An environmental group plans to sue over the impact to polar bears from a new Alaska oil project

The Peregrine prospect being developed by Australia’s 88 Energy threatens the endangered bears, the Center for Biological Diversity says.

By Yereth Rosen January 3, 2022
2117
A polar bear sow and two cubs are seen on Alaska’s Beaufort Sea coast. (U.S. Fish and Wildlife Service)

An environmental group is seeking to stop exploration work at an oil project on Alaska’s North Slope that its developer touts as holding 1.6 billion barrels of reserves.

The Center for Biological Diversity on Dec. 22 filed a notice of intent to sue over the Biden administration’s alleged failures to protect polar bears at the Peregrine prospect being developed by Australia’s 88 Energy.

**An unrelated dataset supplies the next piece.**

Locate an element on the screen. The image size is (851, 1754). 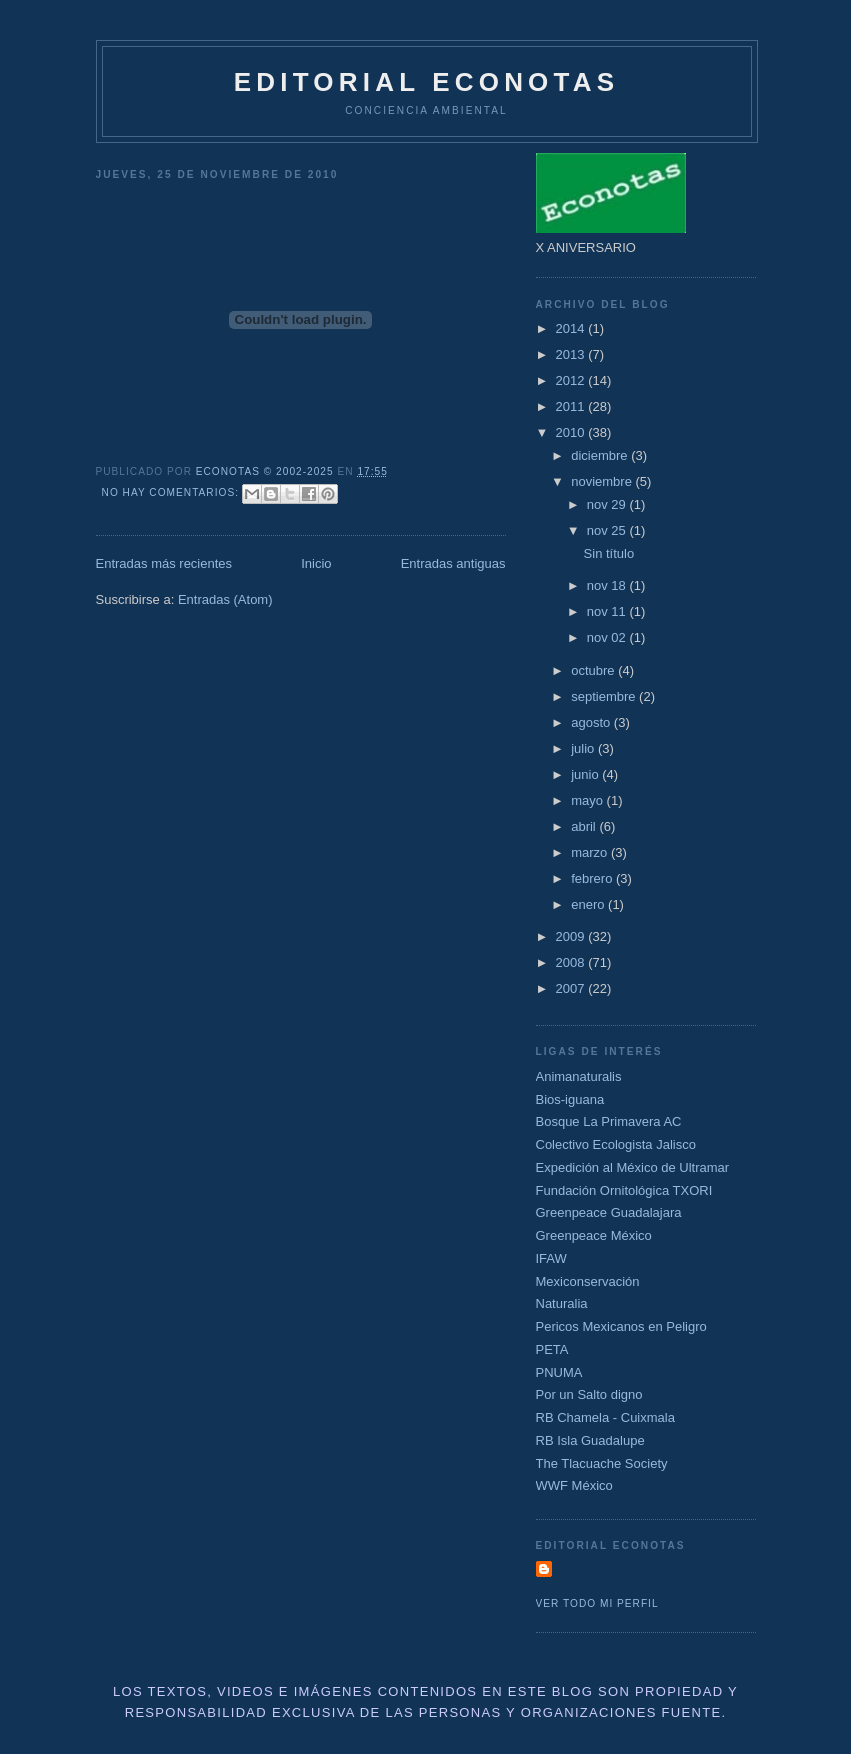
nov 29 is located at coordinates (608, 504).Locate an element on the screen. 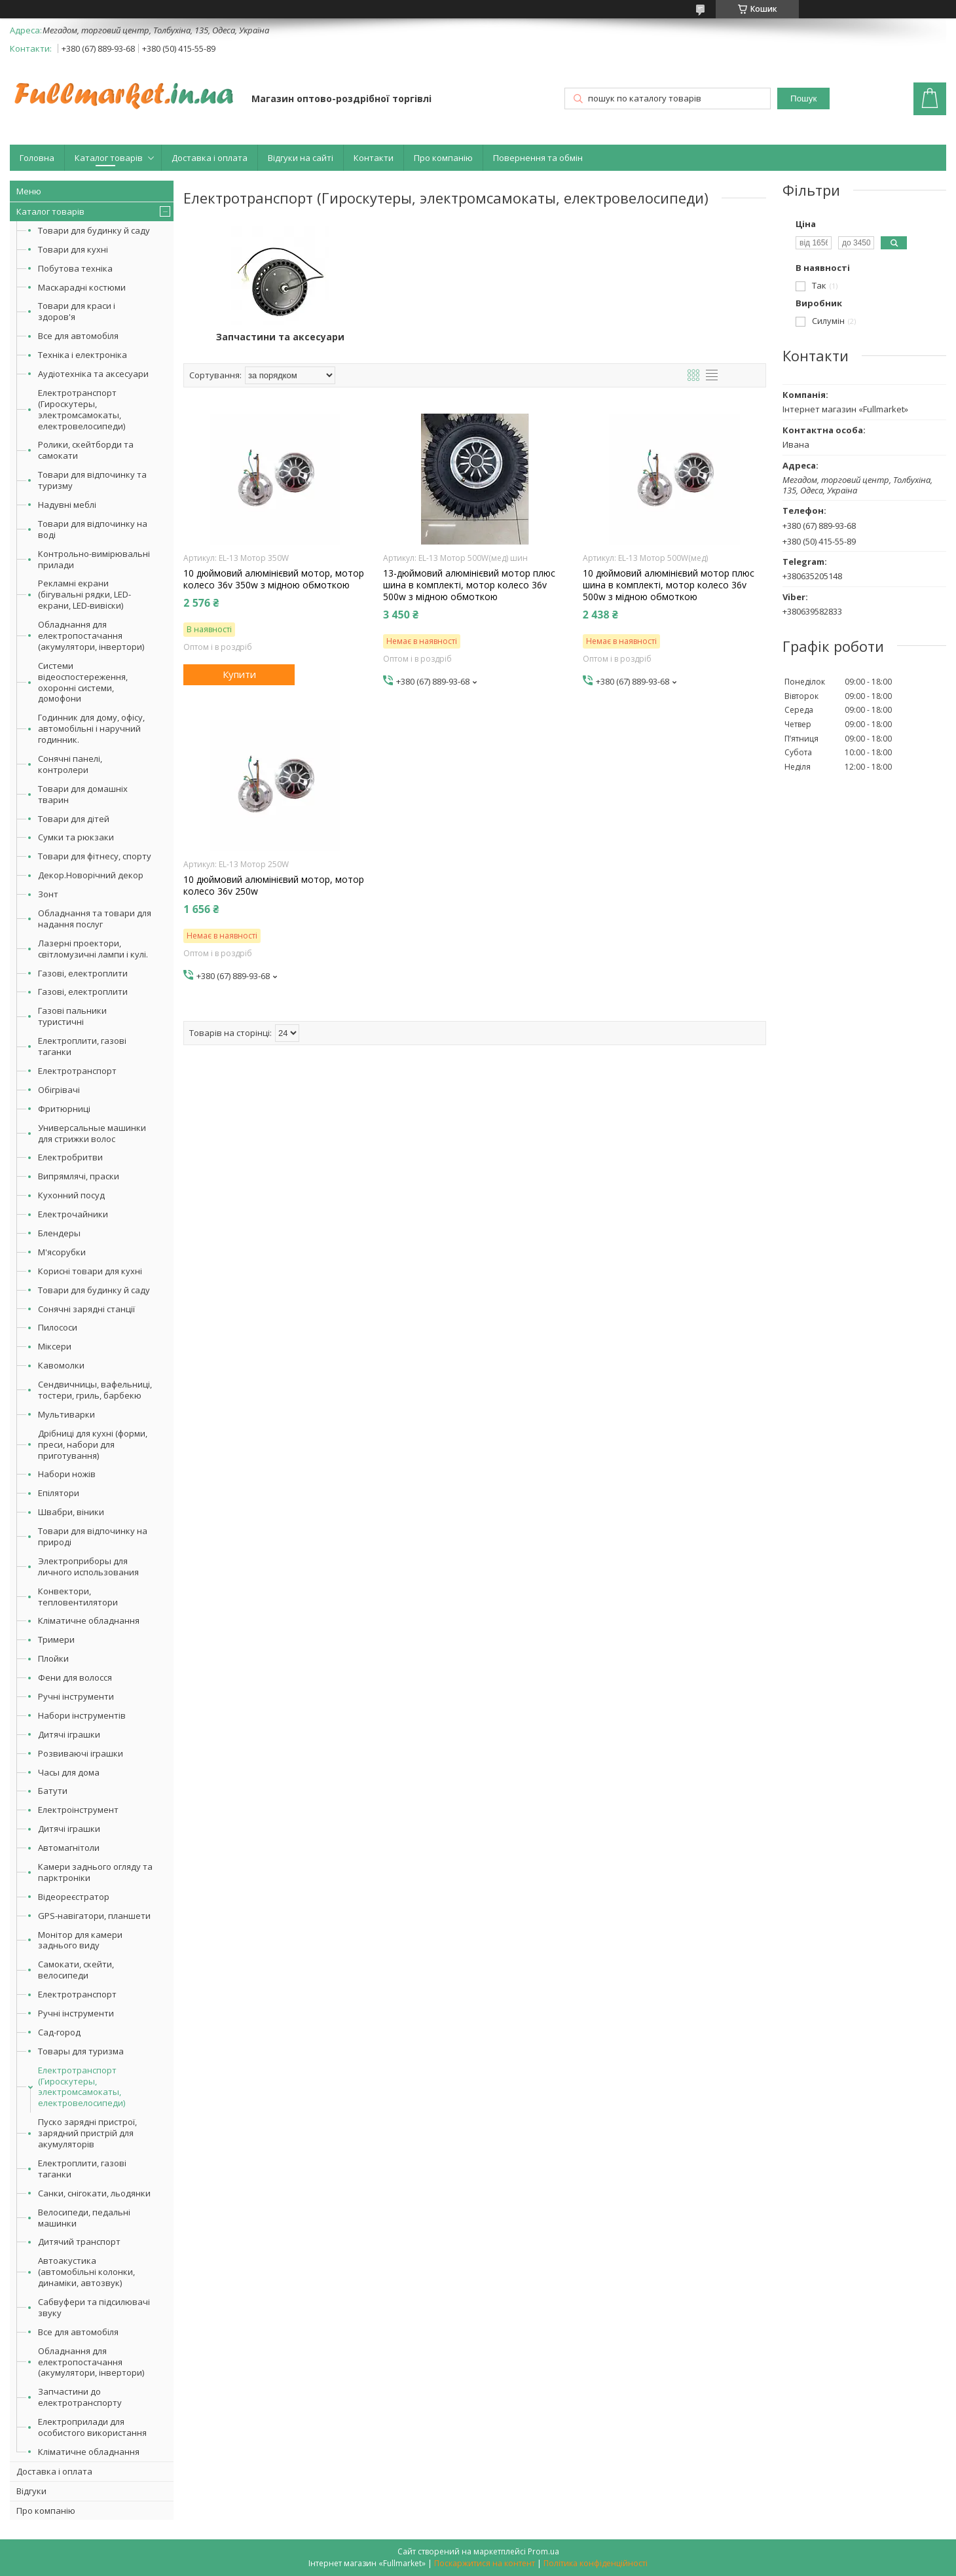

The Bureau of Land Management, the agency overseeing Peregrine activities, should not allow future work at the prospect until there is formal consultation under the Endangered Species Act to analyze impacts to polar bears, the group said: “Failure to do so would constitute a gross dereliction of the agency’s legal obligations and deprive polar bears of vitally important protections.”

Polar bears, listed as threatened, are imperiled by loss of sea ice and other effects of rapid climate change in the Arctic. New exploration at Peregrine would exacerbate those problems, said the group’s filing. “Ongoing and new oil and gas activities not only cause more of the greenhouse gas emissions already harming polar bears, but threaten the bears through, inter alia, oil spills, noise pollution, and physical obstructions,” the center wrote.

The BLM declined to comment on the Center for Biological Diversity’s planned lawsuit.

Under the Endangered Species Act, a 60-day notice of intent is required before lawsuits may be filed.

Peregrine is located along the west bank of the Colville River in the National Petroleum Reserve in Alaska. It is about 40 miles south of a better-known and more-explored prospect, ConocoPhillips’ Willow project — itself the subject of litigation that has stalled on-site work.

Australia-based 88 Energy, through its subsidiary Emerald House, drilled one well at Peregrine last winter called Merlin-1 and has plans to drill a second well there this winter, called Merlin-2. The Merlin-2 well is targeting 652 million barrels of oil, 88 Energy said in a recent investor presentation.

The BLM gave its approval to Merlin-2 drilling program on Dec. 21, the day before the Center for Biological Diversity released its notice of intent to sue.

The winter program planned by Emerald House, according to the BLM record of decision, includes the construction of about 90 miles of seasonal snow road, construction of six ice pads and the operation of two temporary camps, each to house 60 workers.

Like Willow, Peregrine lies along the Nanushuk formation, a geologic feature long recognized on the North Slope but considered, until recent advancements in technology, too tightly trapped in rock to be economically developed. The Nanushuk and related Torok formations hold an estimated 8.7 billion barrels of oil, according to a 2017 resource assessment by the U.S. Geological Survey.

Work at Willow has been halted by a court ruling that found the Trump administration’s pre-approval environmental reviews to be deficient. Among the problems with the Trump administration approvals, U.S. District Court Judge Sharon Gleason said in her August ruling, was the U.S. Fish and Wildlife Service’s failure to specify the polar bear protections that would be in place at the project.

Although 88 Energy is not yet a North Slope oil producer, it has several exploration projects underway in frontier areas of the North Slope. An 88 Energy subsidiary, Regenerate Alaska, was awarded one Arctic National Wildlife Refuge tract through the lease sale held by the outgoing Trump administration a year ago.